The House Natural Resources Committee voted 25-17 on Wednesday during a legislative markup to successfully pass H.R. 5026, the Fish Hatchery Protection Act. By the Fish and Wildlife Service’s own estimates, the National Fish Hatchery System returns $28 to the national economy for every dollar spent and $3.6 billion to our economy annually.
“The Natural Resources Committee passed my commonsense legislation to protect vital recreational fishing industries that provide jobs and important revenues for rural communities throughout the country,” said the legislation’s sponsor Rep.
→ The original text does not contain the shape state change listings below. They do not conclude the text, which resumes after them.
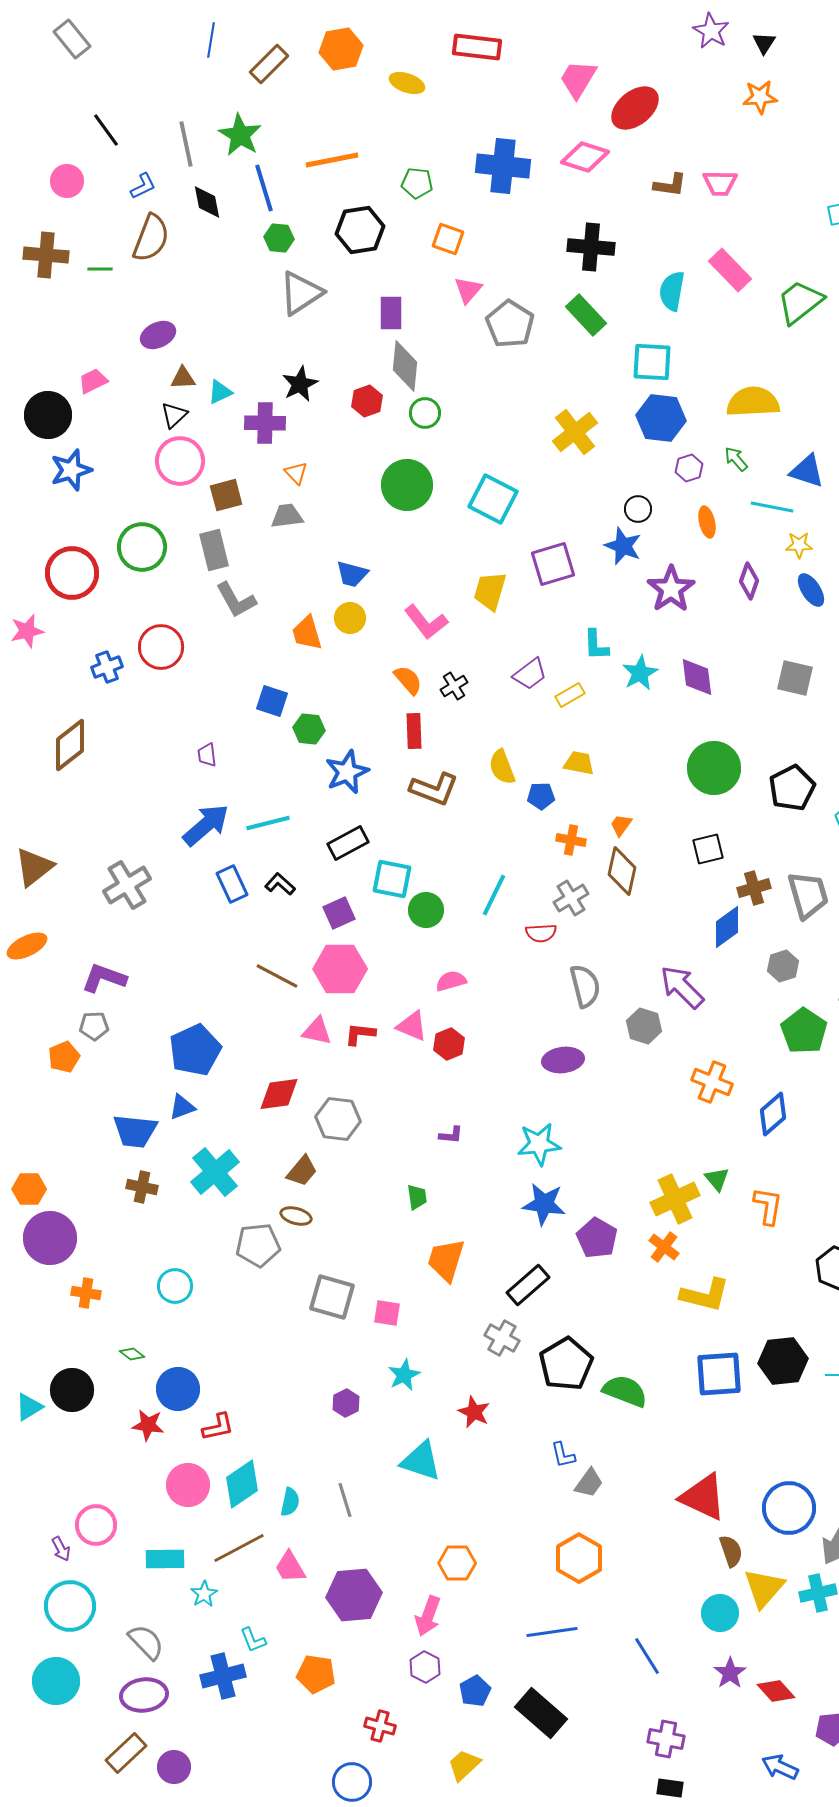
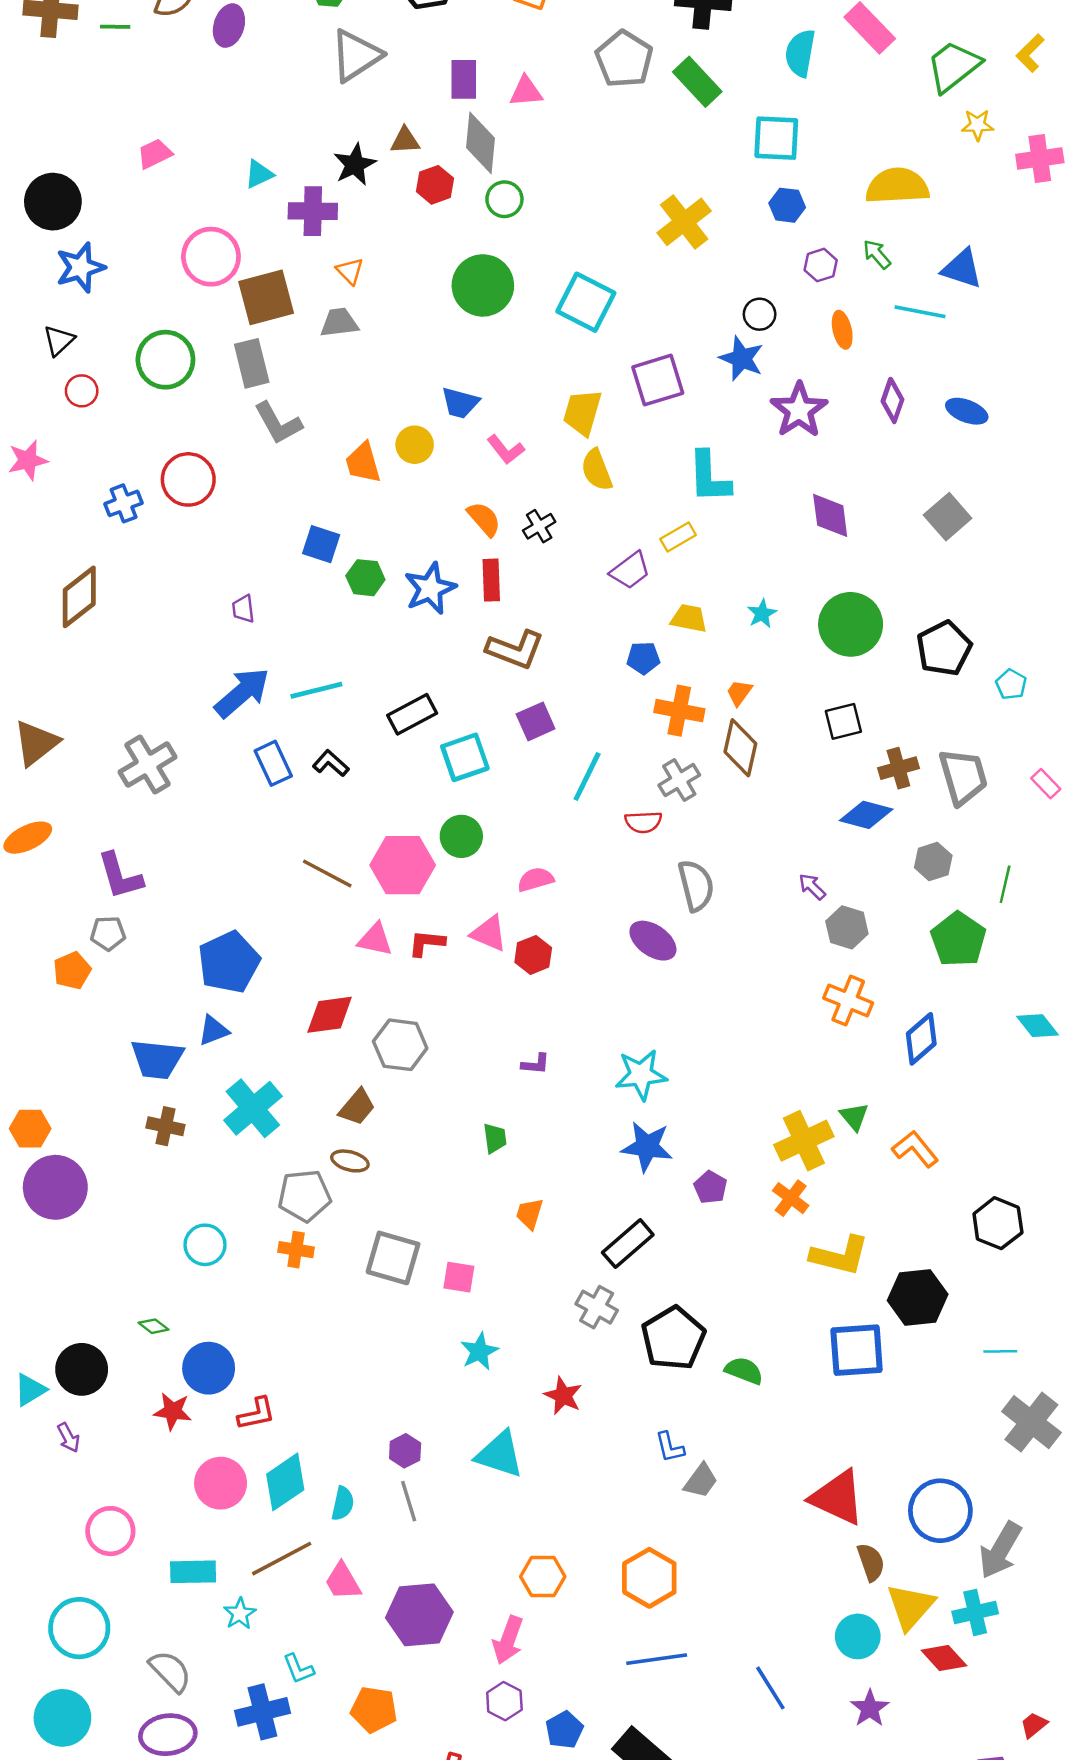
pink triangle: (468, 290) -> (526, 91), moved, turned 44
gray pentagon: (510, 324) -> (624, 59), moved
purple ellipse: (158, 335) -> (229, 26), moved, turned -48
brown triangle: (183, 378) -> (405, 141), moved
pink trapezoid: (93, 381) -> (155, 154), moved
black triangle: (174, 415) -> (59, 341), moved
blue hexagon: (661, 418) -> (787, 205), size x0.6
brown square: (226, 495) -> (266, 297), size x1.4
yellow star: (799, 545) -> (978, 125), moved
red circle: (72, 573) -> (82, 391), size x0.5
blue trapezoid: (352, 574) -> (460, 403), moved
blue ellipse: (811, 590) -> (967, 411), turned -36
pink L-shape: (426, 622) -> (506, 450), size x0.7
cyan L-shape: (596, 645) -> (709, 477), size x1.4
cyan star: (640, 673) -> (762, 614), moved, size x0.7
purple trapezoid: (530, 674) -> (630, 570), moved
gray square: (795, 678) -> (948, 517), turned 36
yellow semicircle: (502, 767) -> (597, 470), moved
blue star: (347, 772) -> (430, 588), moved
orange cross: (571, 840) -> (679, 711), size x1.4
cyan square: (392, 879) -> (465, 757), turned -30
green circle: (426, 910) -> (461, 836), moved
purple square: (339, 913) -> (536, 721), moved
blue diamond: (727, 927) -> (866, 815), turned 51
purple L-shape: (104, 978) -> (120, 876), turned -126
purple arrow: (682, 987) -> (812, 887), size x0.5
gray hexagon: (644, 1026) -> (847, 927), moved
purple ellipse: (563, 1060) -> (653, 941), moved, turned 42
orange L-shape: (768, 1206) -> (915, 1149), turned -48
purple pentagon: (597, 1238) -> (710, 1187), size x0.7
orange trapezoid: (446, 1260) -> (530, 1214), size x0.6
orange cross: (86, 1293) -> (296, 1250), moved
black hexagon: (783, 1361) -> (918, 1297), moved
green semicircle: (625, 1391) -> (744, 1371), size x0.7
purple hexagon: (346, 1403) -> (405, 1451), moved
purple arrow: (61, 1549) -> (68, 1438), moved
orange hexagon: (579, 1558) -> (649, 1578), moved
red diamond: (776, 1691) -> (944, 1658), moved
Paul Gosar. “I am pleased to see that my colleagues on the Committee agree that only Congress should authorize the termination of fish hatchery facilities or programs.
“Recent testimony heard from the Fish and Wildlife Service on the bill made clear that Service failed to hold a public comment period and did not consider job losses or associated economic impact before terminating important recreational fishing programs,” continued Gosar. “Even Deputy Director of the Fish and Wildlife Service, Steve Guertin, admitted, “This was not our [the Fish and Wildlife Service’s] finest hour.”
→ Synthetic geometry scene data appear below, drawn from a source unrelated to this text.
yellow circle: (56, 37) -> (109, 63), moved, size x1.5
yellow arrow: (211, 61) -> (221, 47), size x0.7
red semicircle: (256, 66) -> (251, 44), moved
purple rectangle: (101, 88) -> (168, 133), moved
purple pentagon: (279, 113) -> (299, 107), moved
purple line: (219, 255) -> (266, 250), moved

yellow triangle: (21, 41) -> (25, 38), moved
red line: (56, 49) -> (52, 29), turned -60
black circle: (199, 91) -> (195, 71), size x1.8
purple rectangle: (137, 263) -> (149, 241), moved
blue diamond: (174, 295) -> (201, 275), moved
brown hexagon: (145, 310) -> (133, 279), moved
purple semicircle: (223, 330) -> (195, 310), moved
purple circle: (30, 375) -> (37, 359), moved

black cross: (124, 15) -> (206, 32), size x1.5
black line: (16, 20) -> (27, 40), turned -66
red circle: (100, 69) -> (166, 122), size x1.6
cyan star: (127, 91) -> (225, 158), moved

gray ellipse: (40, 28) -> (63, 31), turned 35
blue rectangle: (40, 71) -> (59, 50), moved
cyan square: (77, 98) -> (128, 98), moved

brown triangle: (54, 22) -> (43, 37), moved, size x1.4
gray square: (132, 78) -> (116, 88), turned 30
“This continues a disturbing trend of big government, bureaucratic decisions that harm local communities and this overreach by the Fish and Wildlife Service must be stopped,” concluded Gosar.
The Fish Hatchery Protection Act preserves propagation fish hatcheries and propagation programs within the National Fish Hatchery System and stipulates that only Congress can authorize the termination or significant alteration of such facilities and programs.
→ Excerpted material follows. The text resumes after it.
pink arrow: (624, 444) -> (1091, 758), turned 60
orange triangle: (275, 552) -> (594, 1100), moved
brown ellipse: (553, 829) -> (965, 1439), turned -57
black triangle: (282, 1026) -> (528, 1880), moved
In November 2013, the Fish and Wildlife Service arbitrarily changed the priorities for the five different propagation program categories and announced their intent to close propagation programs and possibly hatcheries throughout the nation in fiscal year 2015.
The bureaucratic decision to terminate recreational fishing propagation programs is extremely misguided as several of the hatcheries affected were constructed more than 50 years ago for the sole purpose of offsetting the loss of native fisheries resulting from the construction of federal dams.